Cloudflare injecting fingerprinting script?

Hi,
Looks like the following browser fingerprinting script was injected by cloudflare which has led us to be blocked by tracking protection blockers on firefox.

https://widgetic.com/cdn-cgi/bm/cv/2172558837/api.js

I reviewed the bot management settings to confirm that bot fighting setting is turned off.

The said link is no longer active but we’re sure there might be others like it due to some configuration snafu from our end. Could you please shed more light on the issue? How can we get rid of such privacy obtrusive scripts entirely?

Bot Management I think?

Or, furthermore to troubleshoot would be:

  1. some Cloudflare app you are using
  2. Cloudflare Browser Insights as a part of Analytics
  3. Pro plan has got Mirage and Polish options (I saw some requests to Mirage script)
  4. Rocket Loader option, but it has got different script I believe

Bot management is available for enterprise plans only and I’m on a free plan. Haven’t set up Browser Insights. However I found some suspects-

  • Browser Integrity check (Enabled)

Evaluate HTTP headers from your visitors browser for threats. If a threat is found a block page will be delivered.

  • IP Geolocation (Enabled)
    This too relies on a certain http header…

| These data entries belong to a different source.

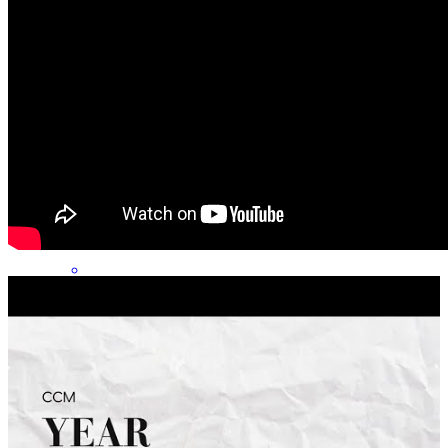
Easy and fast
calvin
K.
Hubert
,
NC
Review on
May 30, 2026
Tom and his team were great to work with! They were really
responsive, took time to walk us through the process, and really
made sure they understood our wants and needs to design the right
mortgage strategy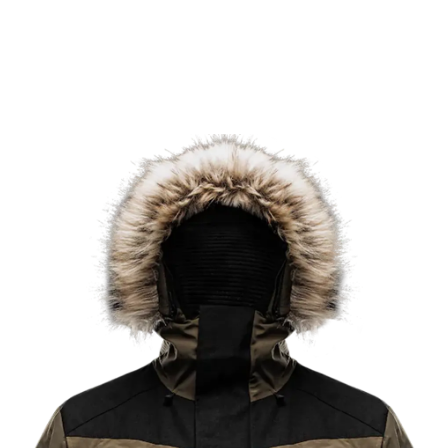
in the most demanding conditions on the planet.
Learn More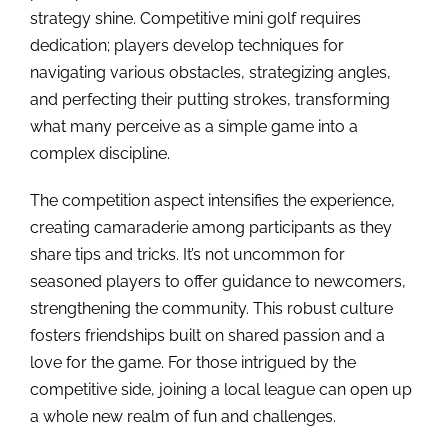
strategy shine. Competitive mini golf requires
dedication; players develop techniques for
navigating various obstacles, strategizing angles,
and perfecting their putting strokes, transforming
what many perceive as a simple game into a
complex discipline.
The competition aspect intensifies the experience,
creating camaraderie among participants as they
share tips and tricks. It’s not uncommon for
seasoned players to offer guidance to newcomers,
strengthening the community. This robust culture
fosters friendships built on shared passion and a
love for the game. For those intrigued by the
competitive side, joining a local league can open up
a whole new realm of fun and challenges.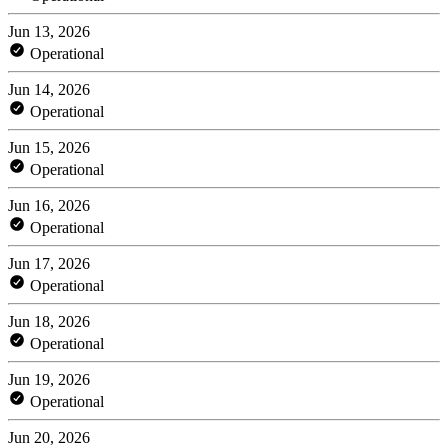
Jun 13, 2026
Operational
Jun 14, 2026
Operational
Jun 15, 2026
Operational
Jun 16, 2026
Operational
Jun 17, 2026
Operational
Jun 18, 2026
Operational
Jun 19, 2026
Operational
Jun 20, 2026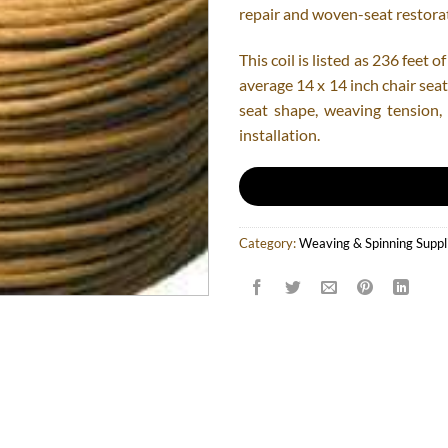
repair and woven-seat restorat
This coil is listed as 236 feet
average 14 x 14 inch chair seat
seat shape, weaving tension
installation.
Category:
Weaving & Spinning Suppl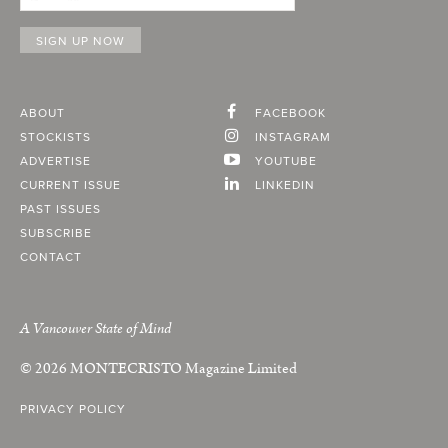
ABOUT
FACEBOOK
STOCKISTS
INSTAGRAM
ADVERTISE
YOUTUBE
CURRENT ISSUE
LINKEDIN
PAST ISSUES
SUBSCRIBE
CONTACT
A Vancouver State of Mind
© 2026
MONTECRISTO
Magazine Limited
PRIVACY POLICY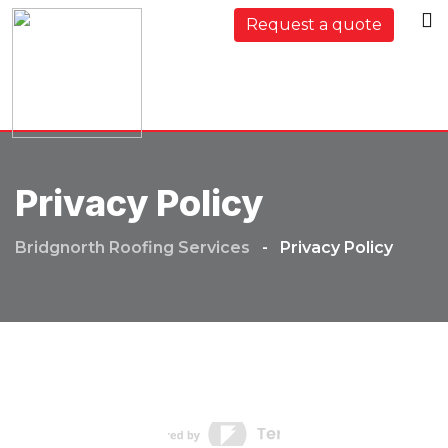
Request a quote
Privacy Policy
Bridgnorth Roofing Services
-
Privacy Policy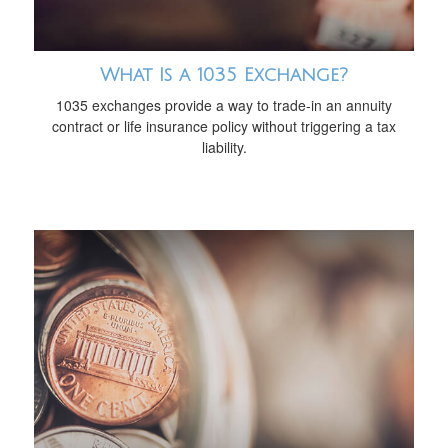
What Is a 1035 Exchange?
1035 exchanges provide a way to trade-in an annuity
contract or life insurance policy without triggering a tax
liability.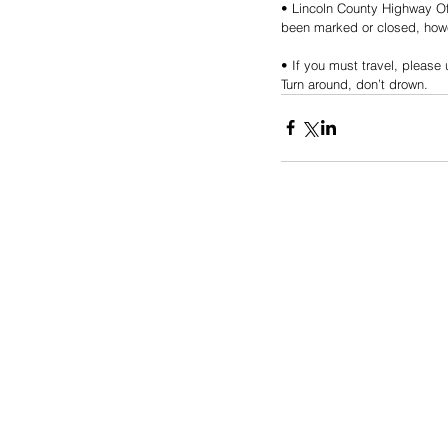
• Lincoln County Highway Off
been marked or closed, howev
• If you must travel, pleas
Turn around, don’t drown.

I wonder if there’s a way to list all scripts injected by CF!

@MoreHelp #2234024

@MoreHelp #2234024

This is Bot Management. On lower plans there is only Bot Fight Mode, which uses the same script.

That website isn’t proxied by Cloudflare, so we can’t troubleshoot and offer any more advice than we already have.

1 Like

Cloudflare bot protection does check for TLS fingerprinting, that’s correct. It is a fundamental feature that I doubt can be disabled.

I’ve disabled bot management and the script in question is currently empty. So am I correct in assuming there isn’t a similar active script injected to my domain?
Imgur

which website? widgetic.com?

You can definitely check for yourself, but no, there shouldn’t.

All the injections will be from either a Cloudflare owned domain or possibly from the /cdn-cgi/ path (for installed apps, etc.).

1 Like

how can I check for myself? just load my domain’s homepage and inspect the scripts?

Yes. But even just downloading the HTML file, they are injected in there, if they are at all.

This topic was automatically closed 3 days after the last reply. New replies are no longer allowed.